Behavioral Marketing Should Fuel Ideas and Inform Planning

As advertising has changed, so have the roles of strategists and planners. We must go ever deeper in pursuit of human understanding, past traditional approaches to customer research and segmentation, beyond understandings of demographics, lifestyles and attitudes. We have to understand why individuals and groups behave as they do in different circumstances and in different contexts. To gather real understanding and insight that can fuel ideas to truly ignite our clients’ businesses [...]

Luckily there are tools, frameworks and research which allow us to do just that. Some of them much in vogue at the moment.

Behavioral Economics for example, that tells us why social, cognitive and emotional factors mean people don’t behave as rational economic models suggest they should. Identity Economics explains why people – facing the same economic circumstances – make different choices based on their own identities and the norms they encounter in the contexts of their social, family and working lives.

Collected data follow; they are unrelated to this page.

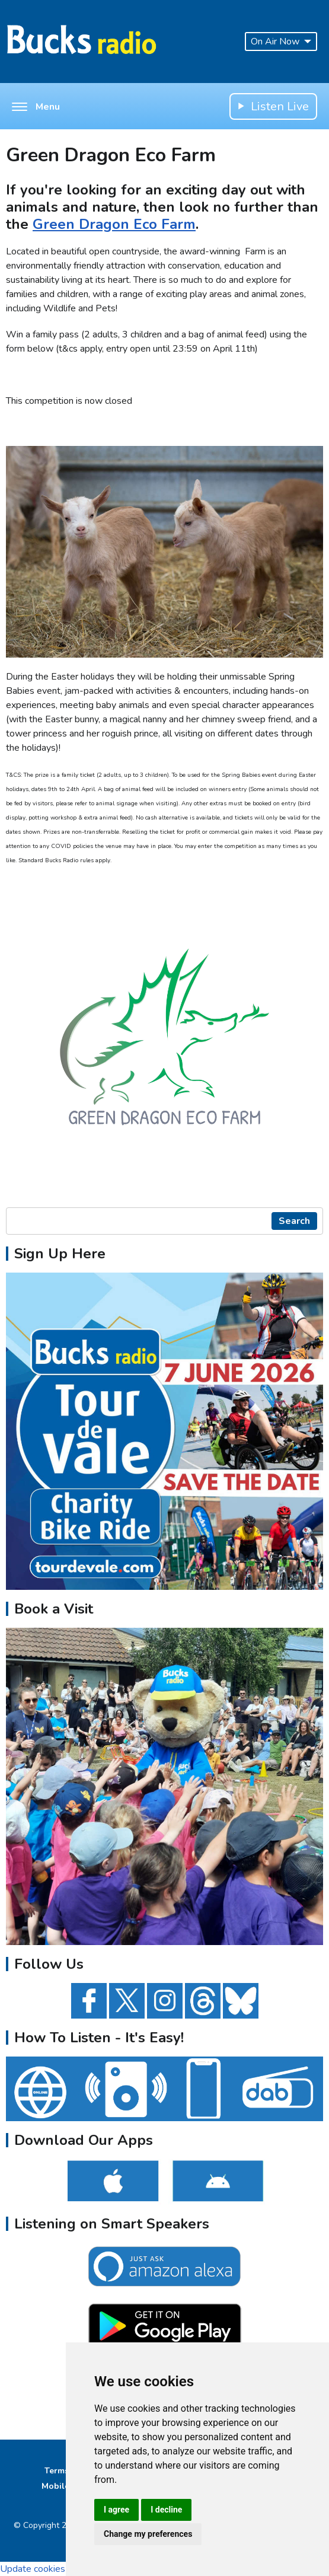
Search (294, 1221)
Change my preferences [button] (148, 2534)
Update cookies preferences (58, 2568)
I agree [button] (116, 2509)
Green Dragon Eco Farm (114, 224)
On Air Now (281, 41)
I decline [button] (166, 2509)
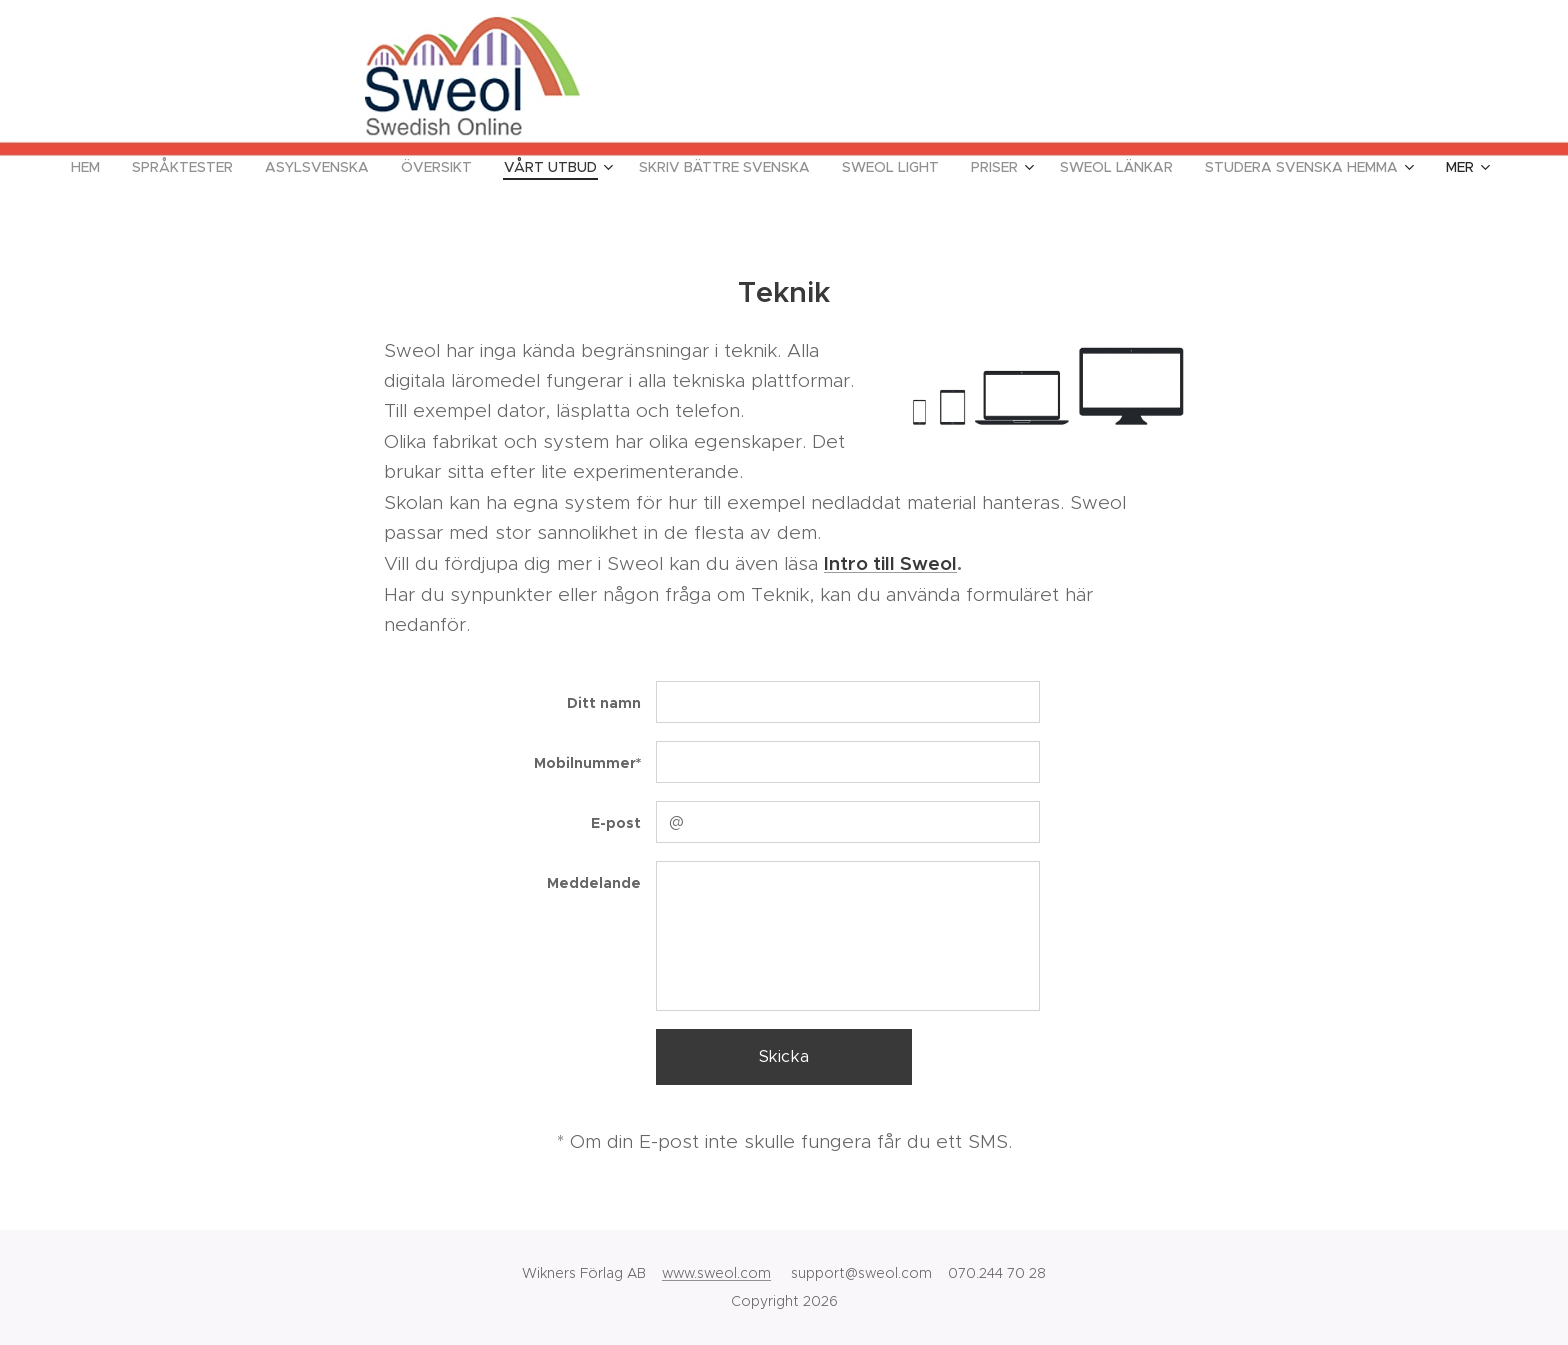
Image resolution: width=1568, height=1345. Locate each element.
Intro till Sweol (890, 564)
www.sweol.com (716, 1273)
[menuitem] (93, 167)
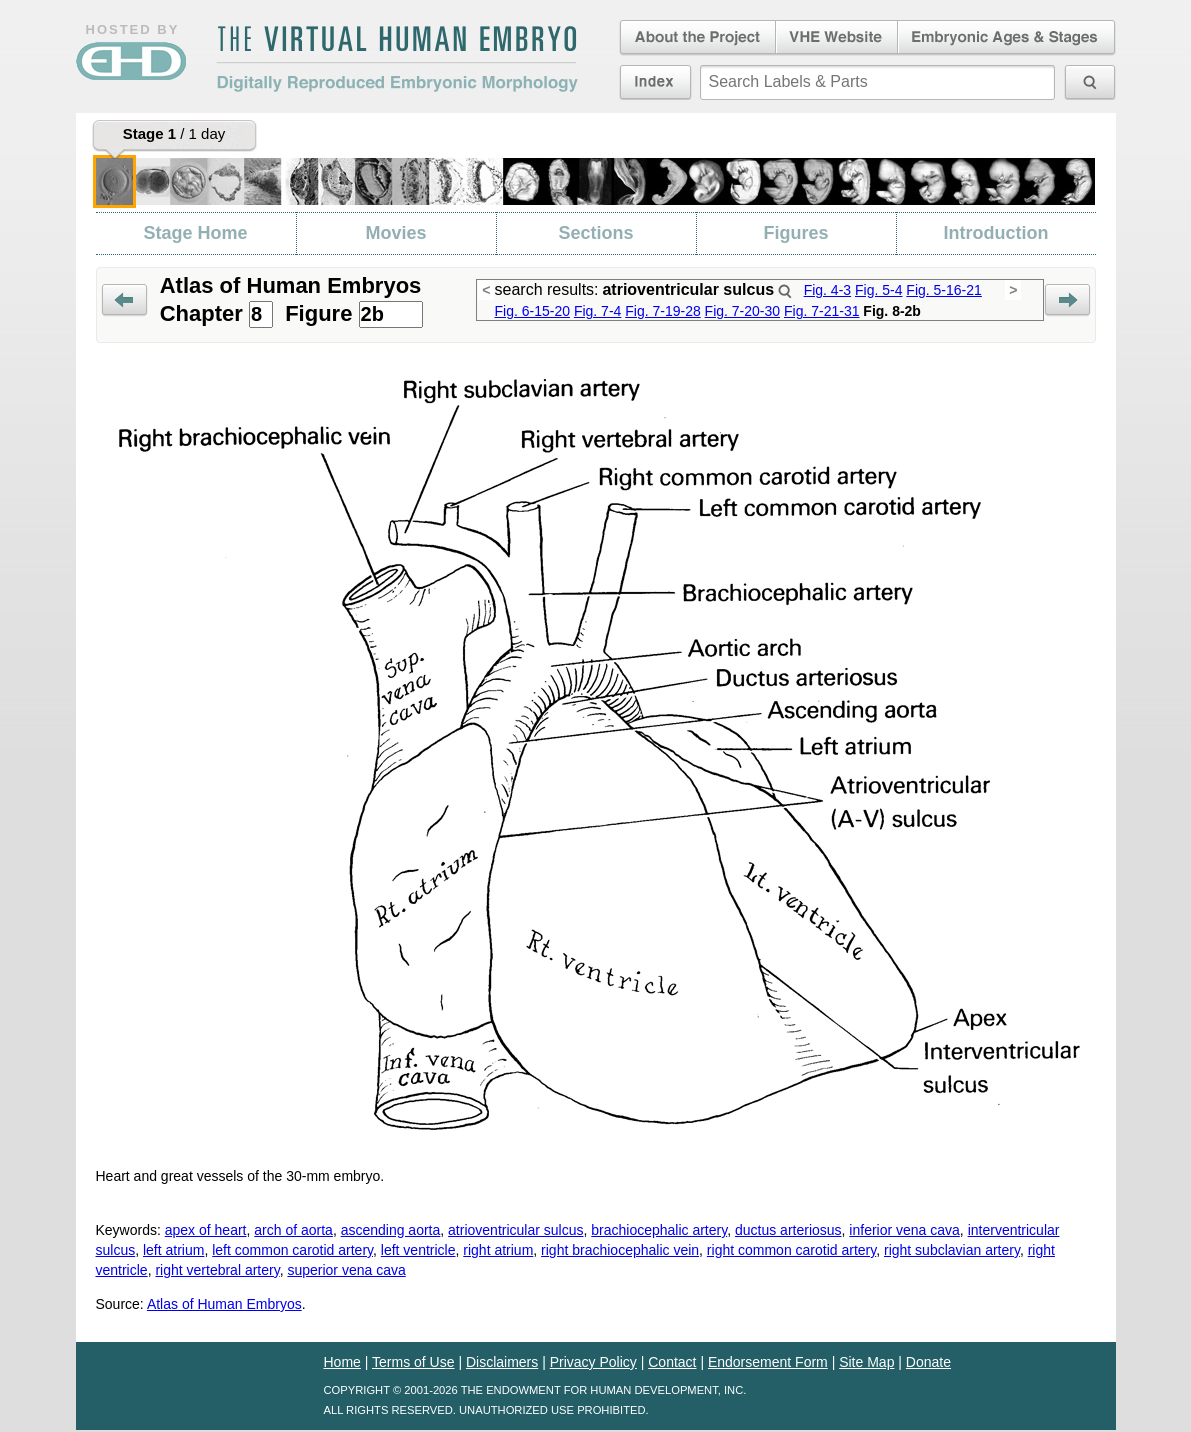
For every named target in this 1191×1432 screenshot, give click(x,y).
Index (655, 82)
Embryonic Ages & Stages (1007, 38)
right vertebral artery (217, 1270)
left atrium (173, 1250)
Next (1067, 300)
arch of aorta (293, 1230)
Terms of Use (413, 1362)
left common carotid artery (292, 1250)
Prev (124, 300)
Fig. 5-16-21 (943, 290)
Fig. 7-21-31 (821, 311)
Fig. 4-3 (827, 290)
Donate (928, 1362)
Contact (672, 1362)
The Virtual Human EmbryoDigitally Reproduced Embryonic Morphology (397, 59)
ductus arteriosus (788, 1230)
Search (785, 291)
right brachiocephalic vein (620, 1250)
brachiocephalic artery (659, 1230)
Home (342, 1362)
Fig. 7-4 (597, 311)
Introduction (996, 233)
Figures (795, 233)
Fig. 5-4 (878, 290)
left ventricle (418, 1250)
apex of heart (206, 1230)
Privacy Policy (593, 1362)
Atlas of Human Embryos (224, 1304)
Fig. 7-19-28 (662, 311)
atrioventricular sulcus (515, 1230)
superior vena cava (346, 1270)
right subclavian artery (952, 1250)
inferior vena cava (904, 1230)
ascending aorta (391, 1230)
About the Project (696, 38)
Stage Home (195, 233)
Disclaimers (502, 1362)
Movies (395, 233)
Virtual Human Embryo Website (836, 38)
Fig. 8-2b (892, 311)
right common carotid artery (791, 1250)
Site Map (866, 1362)
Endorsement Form (768, 1362)
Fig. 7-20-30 (742, 311)
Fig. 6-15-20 (532, 311)
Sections (595, 233)
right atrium (498, 1250)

Academic research in both areas throws up fascinating potential for marketers.

Take the example of consumers in the US and Italy who were asked to either scale up from a plain pizza base by adding toppings or scale down from a fully loaded pizza by removing toppings. In each country consumers ended up with more toppings and a more expensive pizza in the scale down scenario than in the scale up scenario. A result explained through the behavioural principle of ‘loss aversion’.

Or take the experiment that showed consumers who paid a discounted price for an energy drink positioned as increasing mental agility, derived less actual benefit from drinking it (measured in ability to solve puzzles) than consumers who purchased and consumed the exact same product but paid its regular price. Thus showing how the actual efficacy of products – not just the way they make us feel – can be changed by marketing actions such as discounting.

Just a little lateral thinking tells you that such behavioural insights have a plethora of exciting and profitable applications across sectors. From the car industry to retail, software and beyond.

And how, by understanding the role of behaviours and contexts more deeply, it becomes easier to identify where marketing and marketing communications can play a role, and have the biggest impact in today’s world.